Febrile
urinary-tract infection due to extended-spectrum beta-lactamase-producing
enterobacteriaceae in children: A French prospective multicenter study
PLoS One 2018;
13(1): e0190910
小児のESBL産生腸内細菌(ESBL-E)が原因の発熱を伴う尿路感染症(FUTI)について評価した前方視的研究
・24の小児施設でのESBL-Eが原因の小児(18歳以下)のFUTIの管理について評価したフランスでの前向き観察研究
・研究期間: 2014年3月-2017年3月
・診断基準は以下の3つを用いた:
・フランスの推奨: パック尿を含めたいずれかの採尿方法で採取した尿検体において以下のすべてを満たした場合にFUTIと診断
・膿尿≧104/mL
・培養陽性≧105/CFU
・欧州泌尿器学会/欧州小児泌尿器学会(EAU/ESPU)のガイドライン: 以下のいずれかを満たした場合にFUTIと診断
・中間尿で培養陽性≧104/CFU
・カテーテル尿で培養陽性≧103/CFU
・膀胱穿刺尿で培養陽性(レベルは問わず)
・米国小児科学会(AAP): 以下を満たす場合にFUTIと診断:
・カテーテル尿か膀胱穿刺尿で培養陽性≧5×104/CFU
結果
・3年間でESBL-E株が尿から分離される頻度は0.8-10%/年であった
・3施設を除いて時間経過で頻度に変化はなかった
・3年間で301人の小児が登録され, 以下の人数がそれぞれの基準により診断された:
・フランスの推奨: 283人(うちパック尿で診断したものは46%)
・EAU/ESPUのガイドライン: 151人
・AAPのガイドライン: 87人
・基準毎の児の年齢の中央値: 1歳(フランスの推奨), 2.14歳(EAU/EAPU)
・原因微生物はE. coliが約90%, K.
pneumoniaが約10%で, その他の病原体は1-2例程度であった
・CRPとプロカルシトニンの中央値はそれぞれ7.5mg/dL(0.1-40.4mg/dL), 1ng/mL(0-110ng/mL)
・血液培養は58.1%で施行され, 4%が菌血症と診断された
・静注薬の薬剤感受性:
・アミカシン: 88.7%
・ゲンタマイシン: 60%
・ピペラシリン/タゾバクタム: 74.7%
・内服薬の薬剤感受性:
・cotrimoxazole(ST合剤): 29.6%
・シプロフロキサシン: 51%
・エンピリック治療において選択された抗菌薬と割合:
・第三世代セフェム系: 35.3%
・単三世代セフェム系+アミノグリコシド系(ゲンタマイシンかアミカシン): 40.2%
・アミカシン: 13%
・カルバペネム系: 4.3%
・感受性判明後に選択された静注抗菌薬と割合:
・アミカシン: 24%
・カルボペネム(ゲンタマイシン併用の有無を問わず): 18.6%
・ピペラシリン/タゾバクタム(ゲンタマイシン併用の有無を問わず): 3.6%
・内服薬としてはST合剤とキノロン系がもっとも使用される頻度が高かった
・オーソドックスではないアモキシシリン/クラブラン酸-セフィキシム合剤は31.3%で投与されていた
・解熱までの期間の中央値は1.8日(0-10日)で, 入院期間の中央値は3.4日(SD 4.6)(0-38日)

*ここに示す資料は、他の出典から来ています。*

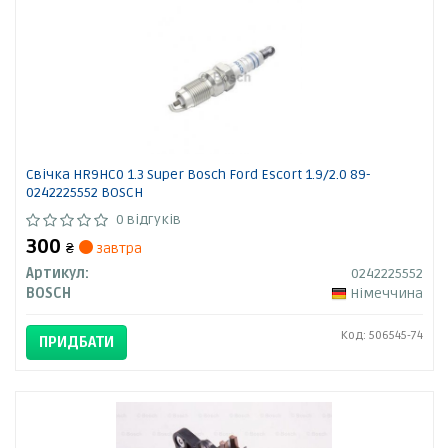
Свічка HR9HC0 1.3 Super Bosch Ford Escort 1.9/2.0 89-
0242225552 BOSCH
0 відгуків
300
₴
завтра
Артикул:
0242225552
BOSCH
Німеччина
Код: 506545-74
ПРИДБАТИ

・95%の患者が5日以内に解熱し10日以内合併症や再発を認めなかった
・初期の抗菌薬が効果的であった症例と効果的ではなかった症例で解熱までの期間や入院期間に差はなかった
・尿路奇形の有無で解熱までの時間や入院期間に差はなかった
まとめと個人的見解
・本文献ではカルバペネムの代替薬としてアミカシンが有用かもしれないとしていますが, 日本ではESBL産生菌に対してはセフメタゾールが選択される頻度が高いのはないかと思います. ちなみに今回の文献ではセフメタゾールの感受性に関しては検討されていません.
・初めて知ったのですが, フランスの推奨ではパック尿での検体も尿培養提出も用いて問題ないようです. それもあり, 米国小児科学会の基準を用いた場合とで大きく患者数が異なります. 個人的にはパック尿での尿培養はコンタミネーションのリスクが低くはないと考えていますので, 今回の臨床経過などの解釈には注意が必要かもしれません.